Secondo molti, la vicepresidenza di Fitto non è solo un modo per riconoscere una maggiore rilevanza all’Italia, uno dei paesi più popolati e con l’economia più grossa dell’Unione, ma anche per allargare la base di consensi della Commissione. Nel Parlamento infatti non ci sono coalizioni permanenti come nei parlamenti nazionali. Le maggioranze si formano sugli specifici provvedimenti da votare, e possono quindi cambiare di volta in volta. Nella scorsa legislatura la stragrande maggioranza delle proposte era stata sostenuta da Popolari, Socialisti e Renew Europe (il gruppo centrista), che si sono impegnati a collaborare anche in questa, ma in modo meno vincolante.
Al contrario alcuni esponenti del Partito Popolare Europeo si sono opposti nello specifico alla nomina di Teresa Ribera: i parlamentari Popolari spagnoli la accusano di avere delle responsabilità nella pessima gestione delle disastrose alluvione di Valencia di fine ottobre, in quanto vice-prima ministra con la delega alla Transizione ecologica nel governo spagnolo. Anche i Popolari sloveni avevano annunciato che avrebbero votato contro la Commissione, in protesta alla scelta di nomina della commissaria per il paese.
Anche i Conservatori e Riformisti, guidati da Giorgia Meloni, hanno votato divisi secondo le delegazioni nazionali: i 25 parlamentari italiani e i tre fiamminghi avevano già detto che avrebbero votato a favore della Commissione, mentre molti degli altri, fra cui gran parte della delegazione polacca (la più numerosa nel gruppo dopo quella italiana), hanno votato contro.

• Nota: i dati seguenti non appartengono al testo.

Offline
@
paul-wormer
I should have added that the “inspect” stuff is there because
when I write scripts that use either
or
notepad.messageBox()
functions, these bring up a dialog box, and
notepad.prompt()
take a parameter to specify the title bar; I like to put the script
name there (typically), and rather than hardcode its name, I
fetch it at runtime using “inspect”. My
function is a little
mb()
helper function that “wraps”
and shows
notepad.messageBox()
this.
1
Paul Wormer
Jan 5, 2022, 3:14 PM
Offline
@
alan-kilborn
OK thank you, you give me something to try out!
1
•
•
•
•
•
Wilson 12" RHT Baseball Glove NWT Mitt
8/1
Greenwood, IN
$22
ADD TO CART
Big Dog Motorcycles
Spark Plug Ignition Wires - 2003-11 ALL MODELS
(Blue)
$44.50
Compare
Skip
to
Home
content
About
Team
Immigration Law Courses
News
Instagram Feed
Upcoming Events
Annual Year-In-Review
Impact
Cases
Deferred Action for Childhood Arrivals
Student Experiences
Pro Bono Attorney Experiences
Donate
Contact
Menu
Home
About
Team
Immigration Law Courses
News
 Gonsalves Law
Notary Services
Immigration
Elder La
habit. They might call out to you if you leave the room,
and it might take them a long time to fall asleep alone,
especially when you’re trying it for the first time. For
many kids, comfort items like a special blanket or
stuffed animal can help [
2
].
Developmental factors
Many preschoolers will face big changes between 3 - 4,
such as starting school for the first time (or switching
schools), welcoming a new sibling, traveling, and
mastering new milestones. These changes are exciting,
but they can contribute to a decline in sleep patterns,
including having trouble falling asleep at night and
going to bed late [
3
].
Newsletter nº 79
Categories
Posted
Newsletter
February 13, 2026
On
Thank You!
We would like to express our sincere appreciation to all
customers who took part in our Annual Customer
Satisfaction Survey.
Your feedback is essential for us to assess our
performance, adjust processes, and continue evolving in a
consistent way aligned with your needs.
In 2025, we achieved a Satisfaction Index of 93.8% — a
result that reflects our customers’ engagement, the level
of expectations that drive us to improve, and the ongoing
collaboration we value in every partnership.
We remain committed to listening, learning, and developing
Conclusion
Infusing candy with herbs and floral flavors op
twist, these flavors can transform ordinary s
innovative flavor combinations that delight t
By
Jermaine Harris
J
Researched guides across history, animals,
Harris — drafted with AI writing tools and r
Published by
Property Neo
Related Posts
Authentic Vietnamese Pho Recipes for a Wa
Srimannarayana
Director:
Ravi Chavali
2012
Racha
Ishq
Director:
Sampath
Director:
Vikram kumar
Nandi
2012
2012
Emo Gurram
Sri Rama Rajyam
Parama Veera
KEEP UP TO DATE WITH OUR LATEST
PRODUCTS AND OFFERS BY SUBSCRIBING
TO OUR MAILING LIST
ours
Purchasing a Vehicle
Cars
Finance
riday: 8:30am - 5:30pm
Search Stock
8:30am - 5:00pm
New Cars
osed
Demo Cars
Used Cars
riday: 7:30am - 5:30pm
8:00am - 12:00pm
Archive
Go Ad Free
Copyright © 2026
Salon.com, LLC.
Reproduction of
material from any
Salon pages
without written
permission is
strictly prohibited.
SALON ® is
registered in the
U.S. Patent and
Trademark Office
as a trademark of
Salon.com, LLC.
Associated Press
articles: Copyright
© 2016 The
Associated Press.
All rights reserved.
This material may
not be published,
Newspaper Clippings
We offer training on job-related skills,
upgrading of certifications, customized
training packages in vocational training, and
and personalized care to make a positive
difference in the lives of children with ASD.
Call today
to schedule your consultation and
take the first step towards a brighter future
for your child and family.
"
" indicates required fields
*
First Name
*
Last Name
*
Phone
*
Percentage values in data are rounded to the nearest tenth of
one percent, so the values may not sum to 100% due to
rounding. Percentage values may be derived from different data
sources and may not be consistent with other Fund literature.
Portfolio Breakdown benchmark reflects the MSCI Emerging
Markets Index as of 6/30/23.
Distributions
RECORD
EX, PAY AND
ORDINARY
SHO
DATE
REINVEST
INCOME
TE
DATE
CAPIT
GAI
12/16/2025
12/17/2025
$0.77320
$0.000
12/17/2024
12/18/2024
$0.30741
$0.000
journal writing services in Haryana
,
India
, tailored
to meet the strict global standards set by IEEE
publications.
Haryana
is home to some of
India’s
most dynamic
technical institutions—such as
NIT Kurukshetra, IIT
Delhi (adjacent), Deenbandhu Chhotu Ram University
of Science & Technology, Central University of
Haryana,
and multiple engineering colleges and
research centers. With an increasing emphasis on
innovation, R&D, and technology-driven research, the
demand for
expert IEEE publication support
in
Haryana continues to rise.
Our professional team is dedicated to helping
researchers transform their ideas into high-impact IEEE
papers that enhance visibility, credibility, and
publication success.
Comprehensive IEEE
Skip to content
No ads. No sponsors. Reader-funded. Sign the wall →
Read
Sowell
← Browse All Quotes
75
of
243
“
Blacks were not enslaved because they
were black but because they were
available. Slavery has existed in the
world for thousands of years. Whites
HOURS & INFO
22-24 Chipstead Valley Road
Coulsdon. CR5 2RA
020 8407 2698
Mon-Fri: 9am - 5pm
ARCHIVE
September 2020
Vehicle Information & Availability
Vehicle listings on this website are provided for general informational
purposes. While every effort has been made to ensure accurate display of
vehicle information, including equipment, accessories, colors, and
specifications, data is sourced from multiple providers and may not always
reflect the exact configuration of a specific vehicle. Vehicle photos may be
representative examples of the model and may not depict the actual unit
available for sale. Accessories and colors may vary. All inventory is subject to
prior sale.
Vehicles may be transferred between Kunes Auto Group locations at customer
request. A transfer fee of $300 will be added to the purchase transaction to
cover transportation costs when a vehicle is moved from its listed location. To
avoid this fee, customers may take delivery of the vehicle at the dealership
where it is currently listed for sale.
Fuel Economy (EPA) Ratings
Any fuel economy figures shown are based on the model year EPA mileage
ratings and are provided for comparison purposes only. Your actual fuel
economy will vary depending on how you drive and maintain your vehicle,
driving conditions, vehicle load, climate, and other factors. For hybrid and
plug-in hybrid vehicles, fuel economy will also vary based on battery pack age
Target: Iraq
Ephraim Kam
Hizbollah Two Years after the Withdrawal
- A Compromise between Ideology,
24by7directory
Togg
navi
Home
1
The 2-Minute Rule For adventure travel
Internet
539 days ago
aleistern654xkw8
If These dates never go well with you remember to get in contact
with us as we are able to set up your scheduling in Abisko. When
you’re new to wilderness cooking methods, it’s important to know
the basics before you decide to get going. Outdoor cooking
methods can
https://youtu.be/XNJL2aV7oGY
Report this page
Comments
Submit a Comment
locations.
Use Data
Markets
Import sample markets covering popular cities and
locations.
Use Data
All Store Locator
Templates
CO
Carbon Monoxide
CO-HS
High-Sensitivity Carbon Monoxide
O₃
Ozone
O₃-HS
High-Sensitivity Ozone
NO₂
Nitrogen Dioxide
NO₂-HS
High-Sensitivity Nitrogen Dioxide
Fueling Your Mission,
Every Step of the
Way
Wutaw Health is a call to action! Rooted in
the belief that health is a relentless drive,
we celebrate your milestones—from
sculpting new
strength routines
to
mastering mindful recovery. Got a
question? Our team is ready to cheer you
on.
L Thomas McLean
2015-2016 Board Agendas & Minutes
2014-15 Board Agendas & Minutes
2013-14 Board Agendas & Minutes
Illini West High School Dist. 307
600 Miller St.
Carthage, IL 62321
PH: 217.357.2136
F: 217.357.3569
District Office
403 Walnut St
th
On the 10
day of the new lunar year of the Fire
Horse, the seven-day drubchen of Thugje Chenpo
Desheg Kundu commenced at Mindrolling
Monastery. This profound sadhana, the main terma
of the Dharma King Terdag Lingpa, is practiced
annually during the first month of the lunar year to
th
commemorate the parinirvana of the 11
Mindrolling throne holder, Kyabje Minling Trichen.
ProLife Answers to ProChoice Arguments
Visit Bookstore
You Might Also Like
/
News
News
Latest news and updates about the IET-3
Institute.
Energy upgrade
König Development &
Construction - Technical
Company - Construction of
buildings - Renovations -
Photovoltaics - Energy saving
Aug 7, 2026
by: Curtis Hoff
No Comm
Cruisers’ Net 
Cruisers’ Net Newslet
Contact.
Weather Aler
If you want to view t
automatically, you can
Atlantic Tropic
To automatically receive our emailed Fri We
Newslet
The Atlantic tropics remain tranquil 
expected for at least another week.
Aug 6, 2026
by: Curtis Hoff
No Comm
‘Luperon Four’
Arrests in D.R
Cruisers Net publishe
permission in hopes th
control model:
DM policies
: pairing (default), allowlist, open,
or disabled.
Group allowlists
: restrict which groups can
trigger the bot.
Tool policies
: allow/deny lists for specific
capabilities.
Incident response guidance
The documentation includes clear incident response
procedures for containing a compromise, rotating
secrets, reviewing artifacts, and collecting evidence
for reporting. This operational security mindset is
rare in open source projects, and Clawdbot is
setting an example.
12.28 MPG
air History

Mentre fra i gruppi che tendenzialmente sostengono von der Leyen ci sono state divisioni più o meno grosse (a parte Renew, in cui c’è stata solo qualche astensione), i gruppi contrari alla Commissione hanno votato compatti. I parlamentari della Sinistra (di cui fanno parte Sinistra Italiana e il Movimento 5 Stelle), dei Patrioti per l’Europa (che include la Lega) e dell’Europa delle Nazioni Sovrane hanno tutti votato contro alla Commissione.